Sunday, August 30, 2015

History and fiction combined

Award-winning author Lucia St. Clair Robson recommended that when you start writing a book, start with a pivotal event. “Think ‘the trouble started when…..”

Robson wrote her first historical novel, Ride the Wind, while working as a public librarian in Anne Arundel County, MD. It earned The Western Writers’ Golden Spur Award for best historical western and made the NY Times and Washington Post bestseller lists.

I heard her speak recently at a meeting of the Carroll County Chapter of the Maryland Writers' Association (MWA). She stressed the importance of thorough research and accuracy throughout her presentation.

You hope your sources are correct. You want to come to a greater truth – to create a reality. You try recreating their whole world, language, clothing, and what is happening around them. She likes to make a map of the area and use pushpins as her characters move.  Moving with them, seeing what they are seeing.

“We put words into dead people’s mouths,” she said, emphasizing the need for empathy, as well as accuracy.
 
Lucia St. Clair Robson signs a
book  for Lois Halley


Robson learned the importance of organizing your research material early in the process. She has developed a detailed system. Each of her projects has a letter. Each source has a number, allowing her to show where she found the information for each book.

However, everyone has to do what works for them, she said.

You may have everything planned and outlined and then a side character may take over or your research may reveal something you didn’t expect. You may be surprised by new information you find. She often is.

Ride the Wind is the story of Cynthia Ann Parker’s life after she was captured at 9 years old during a Comanche raid. 

She's also written eight more historical novels. They are:

Walk in my Soul  includes Cherokee Indians, a young Sam Houston and the Trail of Tears.

Light a Distant Fire - explores the Seminole and Miccosukee Indians as they take up arms against forced removal from their Florida homeland in the mid 19th century.

Tokaido Road is set in feudal Japan.

Mary's Land is takes place on the Maryland frontier of 1638.

Fearless is about Sarah Bowman who joined Zachary Taylor's forces as a laundress in 1846 and went with them into Mexico. Standing almost six feet tall, she became a familiar figure, riding through the smoke and gunfire of battle to retrieve the wounded.

Ghost Warrior is about Lozen, sometimes called the Apache Joan of Arc, warrior and shaman. It is set in the last half of the nineteenth century.

Shadow Patriots, a Novel of the Revolution. In the American colonies 1776 is a time of critical confrontation on the battlefield and off as people must choose between their king and a new country.

Lona Queen and Lucia St.

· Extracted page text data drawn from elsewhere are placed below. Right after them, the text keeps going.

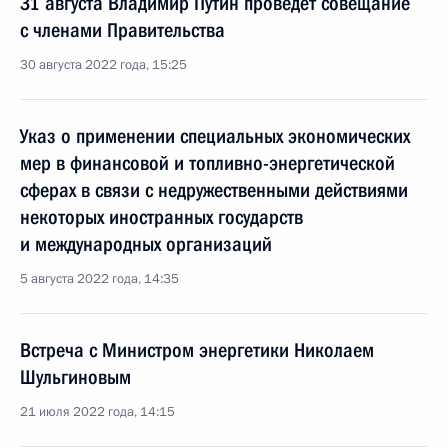
31 августа Владимир Путин проведёт совещание
с членами Правительства
30 августа 2022 года, 15:25
Указ о применении специальных экономических
мер в финансовой и топливно-энергетической
сферах в связи с недружественными действиями
некоторых иностранных государств
и международных организаций
5 августа 2022 года, 14:35
Встреча с Министром энергетики Николаем
Шульгиновым
21 июля 2022 года, 14:15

Clair Robson
talk about writing techniques
Last Train from Cuernavaca includes the 1913 Mexican society and rebel leader, Emiliano Zapata.

Her books also include romance, but she stresses that since love is a vital part of history, she always includes it in her stories, but it’s not the focus of the story.

Besides doing thorough research, Robson said most importantly, write the best story you can to please yourself.

Historical fiction varies widely and includes such books as:
Elizabeth Wein’s Code Name Verity, Kathryn Stockett’s The Help, Christina Baker Kline’s The Orphan  Train, David Laskin’s The Children’s Blizzard, Khaled Hosseini’s The Kite Runner, Anita Diamant’s The Red Tent, Ellis Peters's Cadfael Chronicles, Daniel James Brown’s The Boys in the Boat (2015 Maryland One Book), Melanie Benjamin’s The Aviator’s Wife and Mary Ann Shaffer’s The Guernsey Literary and Potato Peel Pie Society.

I’ve read most of those listed above and others. Historical figures and events become much more real in these books, even knowing that the book is fiction. The author’s imagination lets me think more closely about what people might have been feeling. The details help put me in that time and place.

Historical fiction uses setting as a backdrop to the story, surrounding characters with social conditions and period details. As seen in the short list above, they can focus on war, a specific place during a certain time-period, a murder mystery, special event or historical figure. But all show how society of the time and place affected the characters.


Historic fiction brings facts to life and Lucia St. Clair Robson does this well.